Open access peer-reviewed chapter

Light‐Emitting Diodes: Progress in Plant Micropropagation

By Jericó J. Bello‐Bello, Juan A. Pérez‐Sato, Carlos A. Cruz‐Cruz and Eduardo Martínez‐Estrada

Submitted: October 5th 2016Reviewed: February 15th 2017Published: May 10th 2017

DOI: 10.5772/67913

Downloaded: 1200

Abstract

In commercial micropropagation laboratories, the light source is one of the most important factors controlling plant morphogenesis and metabolism of plant cells and tissue and organ cultures. Lamp manufacturers have begun to rate lamps specifically for plant needs. The traditional light source used for in vitro propagation is fluorescent lamps (FLs). However, power consumption in FL use is expensive and produces a wide range of wavelengths (350–750 nm) unnecessary for plant development. Light‐emitting diodes (LEDs) have recently emerged as an alternative for commercial micropropagation. The flexibility of matching LED wavelengths to plant photoreceptors may provide more optimal production, influencing plant morphology and chlorophyll content. Although previous reports have confirmed physiological effects of LED light quality on morphogenesis and growth of several plantlets in vitro, these study results showed that LED light is more suitable for plant morphogenesis and growth than FLs. However, the responses vary according to plant species. This chapter describes the applications and benefits of LED lamps on chlorophyll in plant micropropagation. Two study cases are exposed, Anthurium (Anthurium andreanum) and moth orchids (Phalaenopsisis sp.), both species with economic importance as ornamental plants, where LEDs have a positive effect on in vitro development and chlorophyll content.

Keywords

  • in vitro cloning
  • light quality
  • tissue culture
  • chlorophyll

1. Introduction

Micropropagation or in vitro plant cloning is being widely used for large‐scale plant multiplication. This method enables the identical reproduction of the selected parents, following the maintenance of genetic fidelity. In commercial micropropagation laboratories, the light source is one of the most important factors controlling plant morphogenesis and growth cells, tissue and organ cultures. Lamp manufacturers have begun to rate lamps specifically for plant needs. The traditional light source used for in vitro propagation is fluorescent lamps (FLs). Nevertheless, the power consumption in FLs is expensive and produces a wide range of wavelengths (350–750 nm) unnecessary for plant development. Light‐emitting diodes (LEDs) have recently emerged as an alternative for commercial micropropagation. LEDs possess advantages such as less heat radiation, a monochromatic spectrum, greater durability, and low power consumption. The LED illumination system for in vitro culture provides light in the spectral region that is involved in photosynthesis and in the photomorphogenic responses in plants.

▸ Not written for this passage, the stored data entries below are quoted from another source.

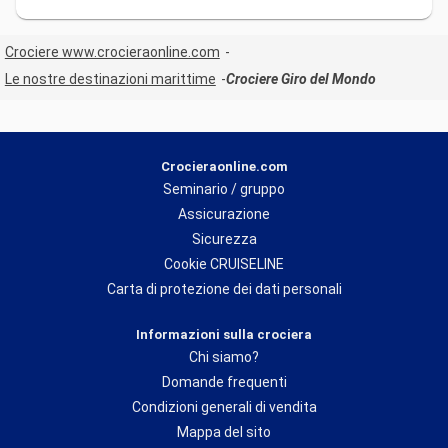
Crociere www.crocieraonline.com
Le nostre destinazioni marittime
Crociere Giro del Mondo
Crocieraonline.com
Seminario / gruppo
Assicurazione
Sicurezza
Cookie CRUISELINE
Carta di protezione dei dati personali
Informazioni sulla crociera
Chi siamo?
Domande frequenti
Condizioni generali di vendita
Mappa del sito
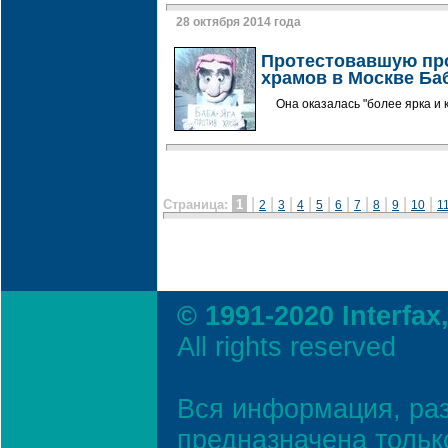
28 октября 2014 года
Протестовавшую про
храмов в Москве Ба
Она оказалась "более ярка и 
|
|
|
|
|
|
|
|
|
|
Страница:
1
2
3
4
5
6
7
8
9
10
1
© 1991-2020 Interfax
All rights reserved
Вся информация, ра
предназначена тольк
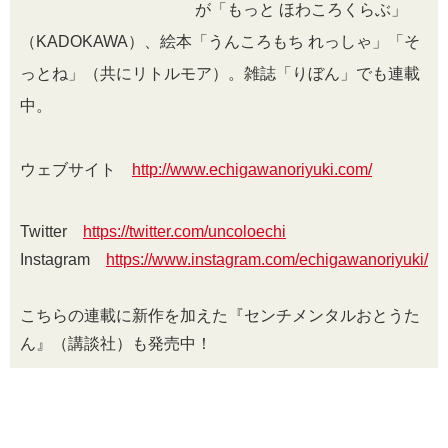
が「もっと ほわころくらぶ」
（KADOKAWA）、絵本「うんころもち れっしゃ」「そ
っとね」（共にリトルモア）。雑誌「りぼん」でも連載
中。
ウェブサイト
http://www.echigawanoriyuki.com/
Twitter
https://twitter.com/uncoloechi
Instagram
https://www.instagram.com/echigawanoriyuki/
こちらの連載に新作を加えた『センチメンタルおとうた
ん』（講談社）も発売中！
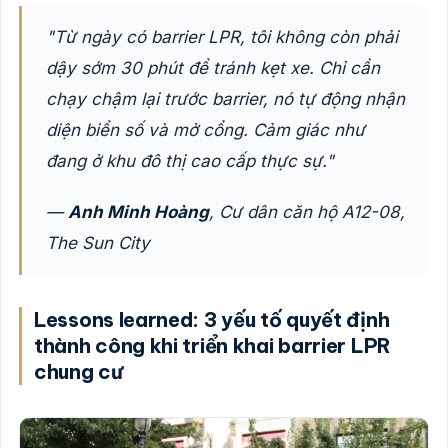
"Từ ngày có barrier LPR, tôi không còn phải
dậy sớm 30 phút để tránh kẹt xe. Chỉ cần
chạy chậm lại trước barrier, nó tự động nhận
diện biển số và mở cổng. Cảm giác như
đang ở khu đô thị cao cấp thực sự."
—
Anh Minh Hoàng
, Cư dân căn hộ A12-08,
The Sun City
Lessons learned: 3 yếu tố quyết định
thành công khi triển khai barrier LPR
chung cư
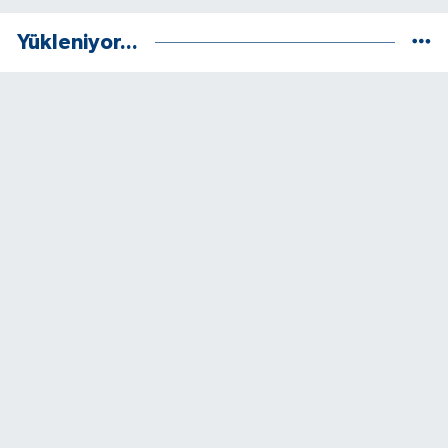
Yükleniyor...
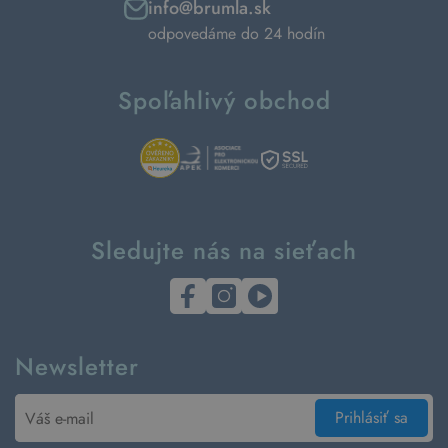
info@brumla.sk
odpovedáme do 24 hodín
Spoľahlivý obchod
Sledujte nás na sieťach
Newsletter
Prihlásiť sa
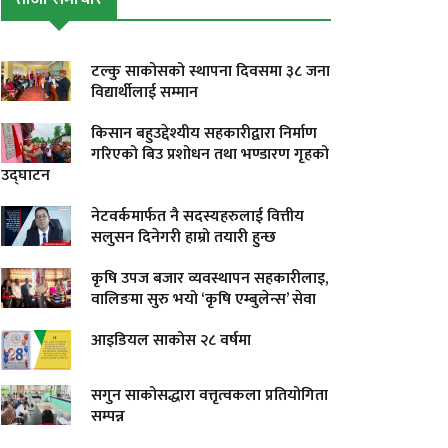
टल्कु साकोसको स्थापना दिवसमा ३८ जना
विद्यार्थीलाई सम्मान
किसान बहुउद्देश्यीय सहकारीद्वारा निर्माण
गरिएको बिउ प्रशोधन तथा भण्डारण गृहको
उद्घाटन
नेटवर्कमार्फत नै सदस्यहरुलाई वित्तीय
सलुसन दिनेगरी हाम्रो तयारी हुन्छ
कृषि उपज बजार व्यवस्थापन सहकारीलाइ,
वालिङमा सुरु भयो ‘कृषि एम्बुलेन्स’ सेवा
आइडियल साकोस २८ वर्षमा
सगुन साकोसद्धारा वत्तृत्वकला प्रतियोगिता
सम्पन्न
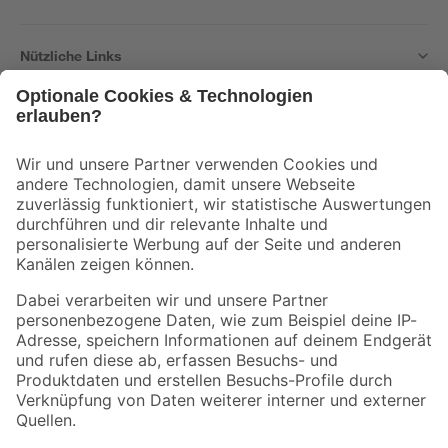
Nützliche Links
Bleib auf dem Laufenden mit unserem Newsletter
Der toom Newsletter: Keine Angebote und Aktionen mehr verpassen!
Zur Newsletter Anmeldung
Folge uns
Zahlungsarten
Versandarten
Sicher einkaufen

LED colors or combinations commonly used for in vitro culture are white, red, blue, and mixture rates of blue and red. It has been reported that red light is important for shoot and stem elongation, phytochrome responses and changes in plant anatomy [1]. In contrast, blue light is important in chlorophyll biosynthesis, stomatal opening, chloroplast maturation, and photosynthesis [2]. Blue and red combination LEDs have been used for studies in many areas of photobiological research such as photosynthesis [3] and chlorophyll synthesis [4].

In addition, several studies have shown positive effects of LED lamps on plant development during in vitro culture of different species such as Fragaria × ananassa [5, 6], Musa spp. [7], Solanum tuberosum [8], Chrysanthemum [9, 10], Vitis riparia × V. vinifera [11], Brassica napus [12], Populus euroamericana [13], and Saccharum spp. [14], among others. However, the response in LED systems depends on the wavelength to which the plants are exposed and varies according to the species [15].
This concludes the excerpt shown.